1907 - Jack London published his essay “Learning Hawaiian Surfing”
Surfing became known as the ‘Sport of Kings’, because throughout its history in Hawaii it was widely practiced by Royalty. It had huge significance in island life, for the ruling families and everyday folk.
The author Jack London later called it ‘A Royal Sport’ in his essay “Learning Hawaiian Surfing” This is a much more accurate description, because both Kings and Queens surfed. In fact many of the early ‘champion’ surfers were women. Jack London met with George Freeth.

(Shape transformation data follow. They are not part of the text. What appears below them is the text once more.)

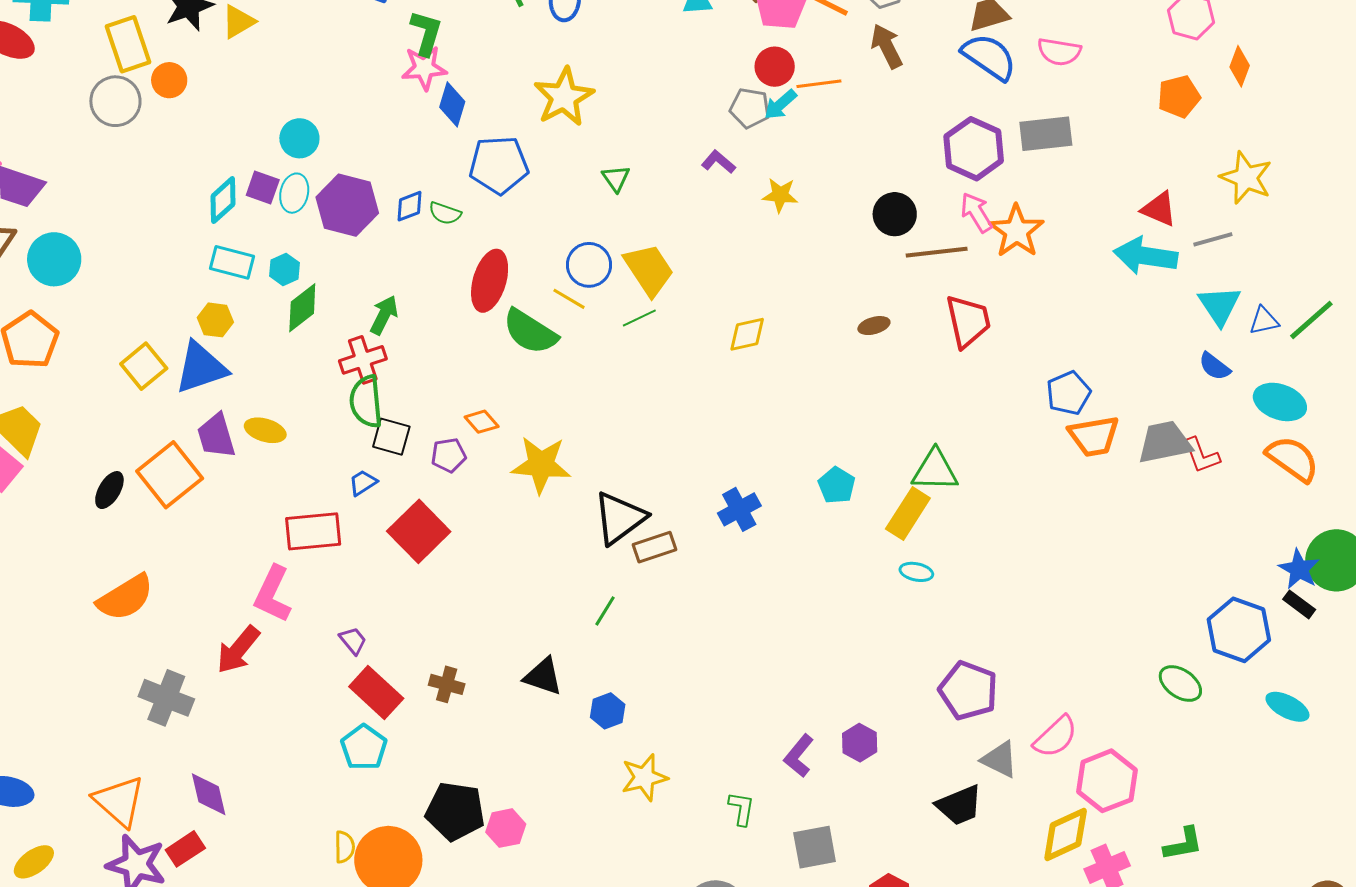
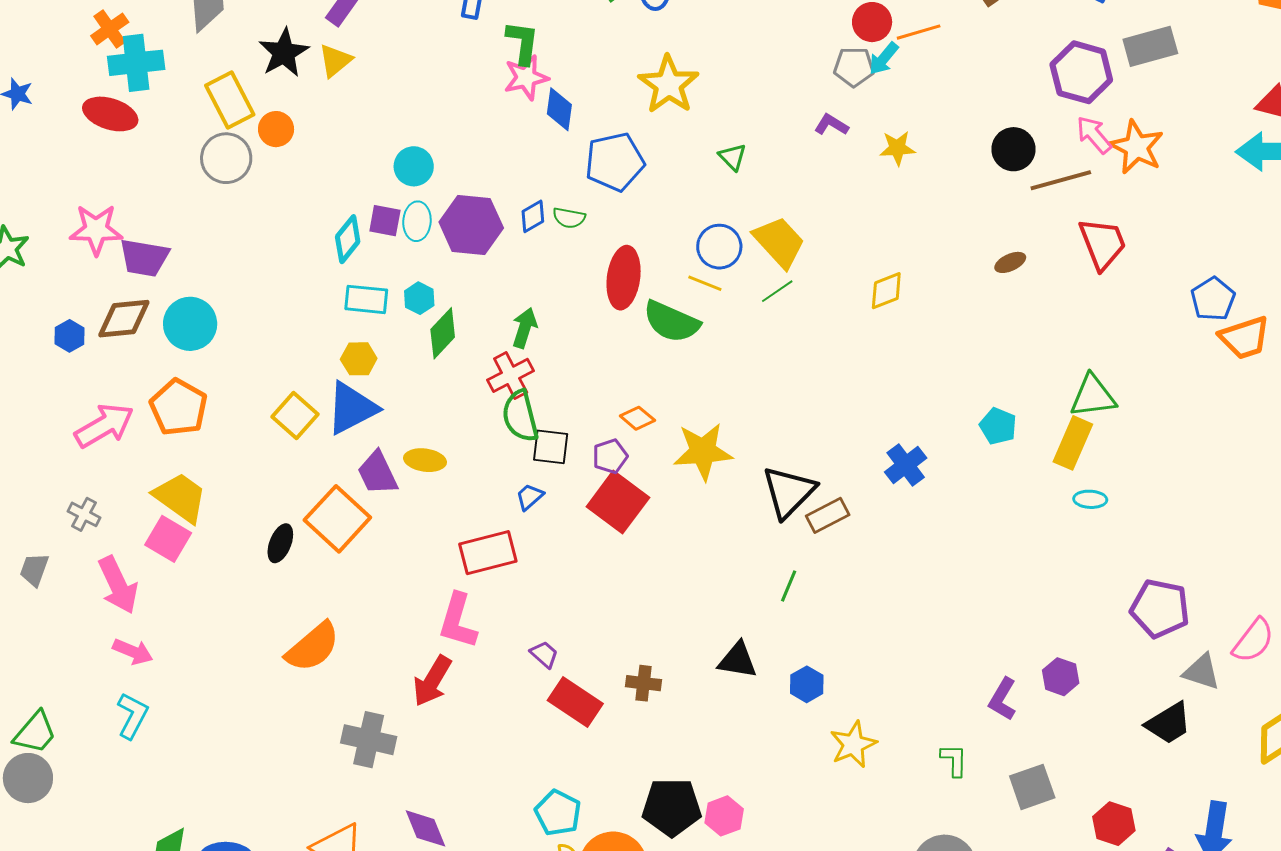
red square: (419, 531) -> (618, 502), moved
cyan pentagon: (364, 747) -> (558, 813), moved

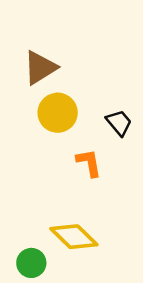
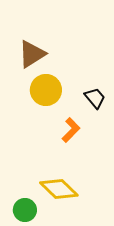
orange L-shape: (89, 163) -> (71, 130), turned 55

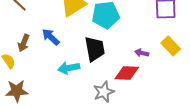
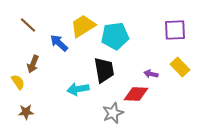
blue arrow: (51, 37) -> (59, 43), moved
brown star: (17, 91) -> (26, 112), size x0.7

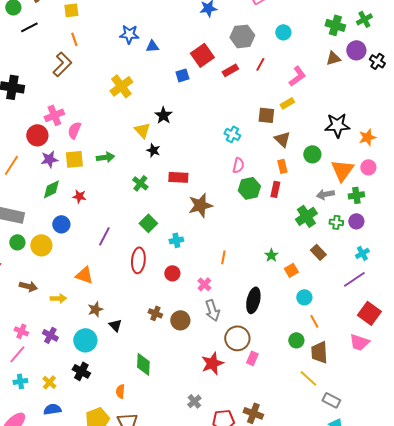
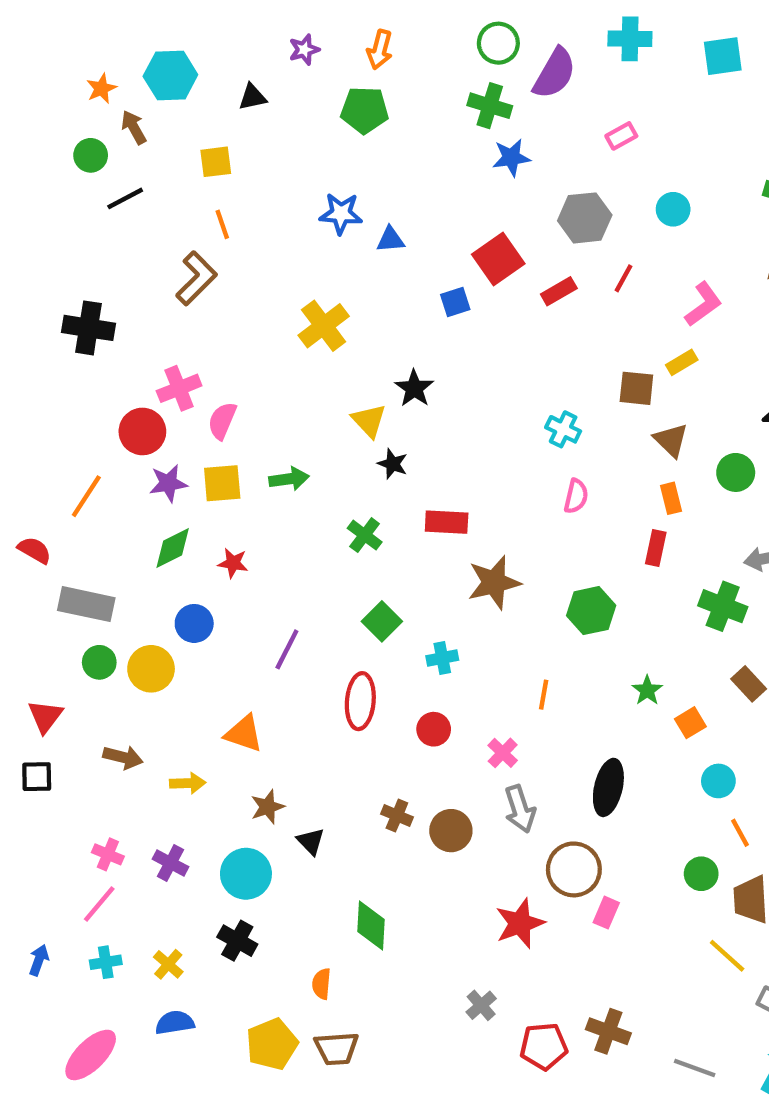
green hexagon: (249, 188) -> (591, 611), moved
green cross: (306, 216) -> (723, 606), turned -35

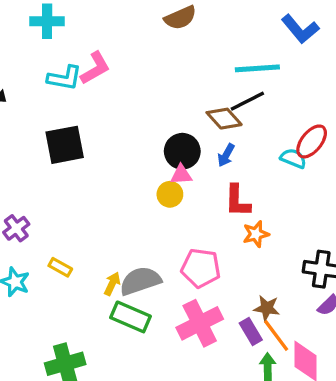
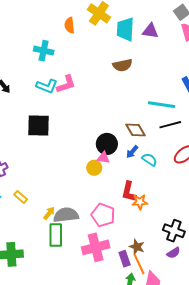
black line: (247, 101) -> (170, 125), moved
cyan semicircle: (293, 158) -> (149, 160), moved
red L-shape: (237, 201) -> (129, 192), moved
green rectangle: (131, 317) -> (56, 235), turned 55

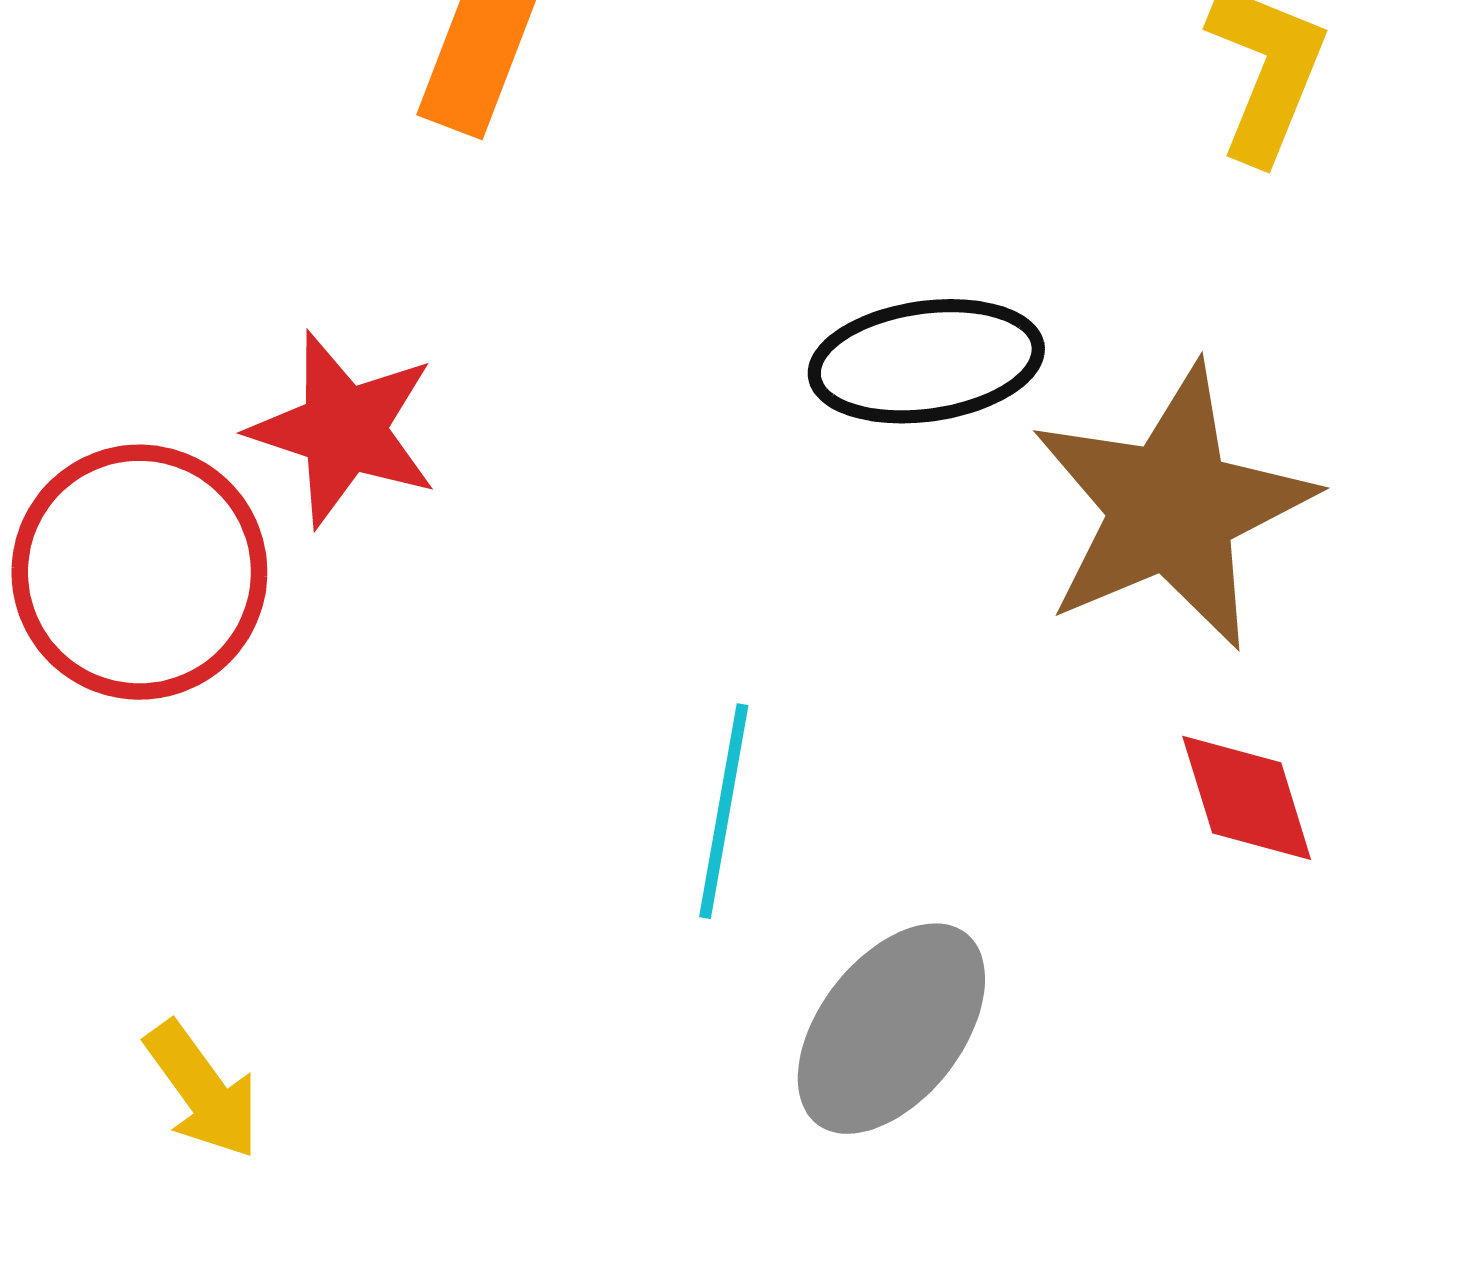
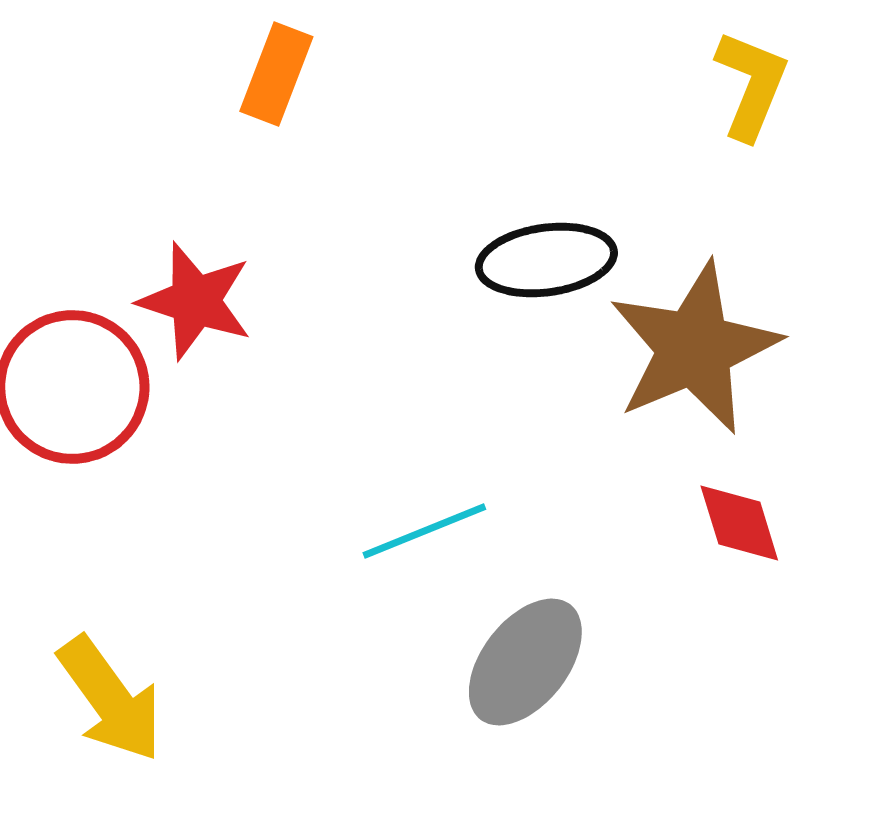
cyan line: (724, 811) -> (424, 531), turned 58
yellow arrow: (203, 1090) -> (110, 699), size x1.5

In 1907, famous author Jack London came to Hawai’i with his wife Charmian and were celebrities. There were a few surfers on the beach at Waikiki at that time, a loose clique of Hawaiians and part-Hawaiians who formed a club called the Waikiki Swimming Club. London met that crew and was introduced to the joy of surfing by Alexander Hume Ford, an eccentric journalist. Ford took London surfing, and London met the most celebrated Waikiki beach boy of the time, a 23-year-old Irish/Hawaiian named George Freeth. London was a renowned writer, Ford a habitual organizer and Freeth a great waterman. What they had in common was a love of surfing, and their combined talents breathed life into a dying, beautiful sport – the Sport of Kings. In 1907 London wrote A Royal Sport: Surfing in Waikiki, which included descriptions of Waikiki and Alexander Hume Ford. His story was published in the October, 1907 edition of The Lady’s Home Companion and again in 1911 as part of The Cruise of the Snark.